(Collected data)
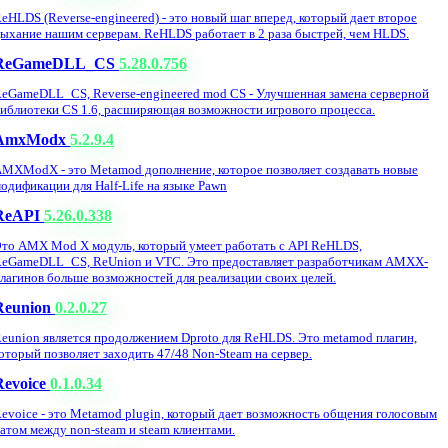
eHLDS (Reverse-engineered) - это новый шаг вперед, который дает второе
ыхание нашим серверам. ReHLDS работает в 2 раза быстрей, чем HLDS.
ReGameDLL_CS
5.28.0.756
eGameDLL_CS, Reverse-engineered mod CS - Улучшенная замена серверной
иблиотеки CS 1.6, расширяющая возможности игрового процесса.
AmxModx
5.2.9.4
MXModX - это Metamod дополнение, которое позволяет создавать новые
одификации для Half-Life на языке Pawn
ReAPI
5.26.0.338
то AMX Mod X модуль, который умеет работать с API ReHLDS,
eGameDLL_CS, ReUnion и VTC. Это предоставляет разработчикам AMXX-
лагинов больше возможностей для реализации своих целей.
Reunion
0.2.0.27
eunion является продолжением Dproto для ReHLDS. Это metamod плагин,
оторый позволяет заходить 47/48 Non-Steam на сервер.
Revoice
0.1.0.34
evoice - это Metamod plugin, который дает возможность общения голосовым
атом между non-steam и steam клиентами.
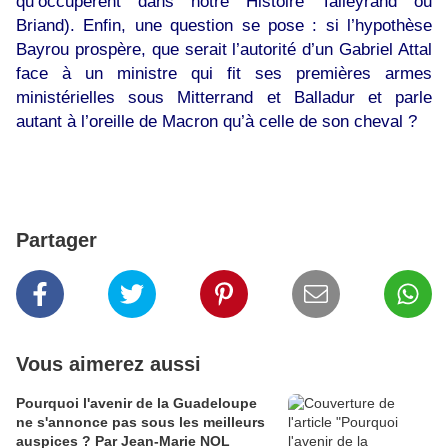
qu’occupèrent dans notre Histoire Talleyrand ou
Briand). Enfin, une question se pose : si l’hypothèse
Bayrou prospère, que serait l’autorité d’un Gabriel Attal
face à un ministre qui fit ses premières armes
ministérielles sous Mitterrand et Balladur et parle
autant à l’oreille de Macron qu’à celle de son cheval ?
Partager
Vous aimerez aussi
Pourquoi l'avenir de la Guadeloupe
ne s'annonce pas sous les meilleurs
auspices ? Par Jean-Marie NOL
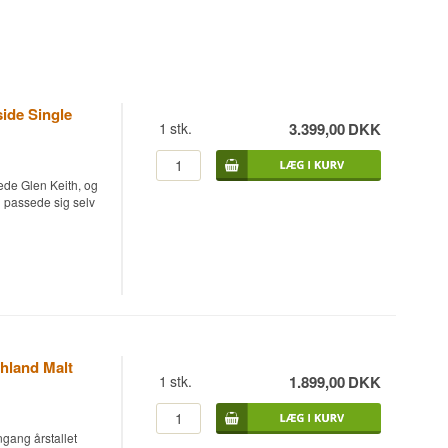
side Single
1
stk.
3.399,00
DKK
ede Glen Keith, og
g passede sig selv
gle Malt Scotch
8%.
 butt nummer 7, der
en farvetilsætning.
elv udvælger
hland Malt
nok til dybde og
1
stk.
1.899,00
DKK
ver.
 årtierne inden gik
gang årstallet
ydrikker realistisk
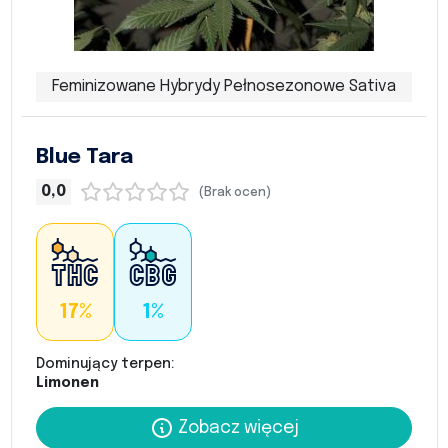
Feminizowane Hybrydy Pełnosezonowe Sativa
Blue Tara
0,0
(Brak ocen)
17%
1%
Dominujący terpen:
Limonen
Zobacz więcej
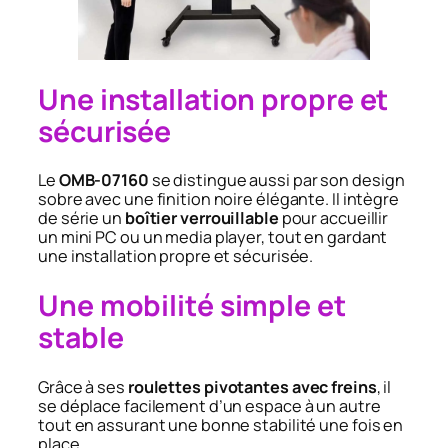
Une installation propre et
sécurisée
Le
OMB-07160
se distingue aussi par son design
sobre avec une finition noire élégante. Il intègre
de série un
boîtier verrouillable
pour accueillir
un mini PC ou un media player, tout en gardant
une installation propre et sécurisée.
Une mobilité simple et
stable
Grâce à ses
roulettes pivotantes avec freins
, il
se déplace facilement d’un espace à un autre
tout en assurant une bonne stabilité une fois en
place.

▶ _Problem details_:
Leave out the pictures and repeat exactly the lines from the first line of the data through the line containing "то AMX Mod X". Add nothing else.

▶ _Answer to the exercise_:
eHLDS (Reverse-engineered) - это новый шаг вперед, который дает второе
ыхание нашим серверам. ReHLDS работает в 2 раза быстрей, чем HLDS.
ReGameDLL_CS
5.28.0.756
eGameDLL_CS, Reverse-engineered mod CS - Улучшенная замена серверной
иблиотеки CS 1.6, расширяющая возможности игрового процесса.
AmxModx
5.2.9.4
MXModX - это Metamod дополнение, которое позволяет создавать новые
одификации для Half-Life на языке Pawn
ReAPI
5.26.0.338
то AMX Mod X модуль, который умеет работать с API ReHLDS,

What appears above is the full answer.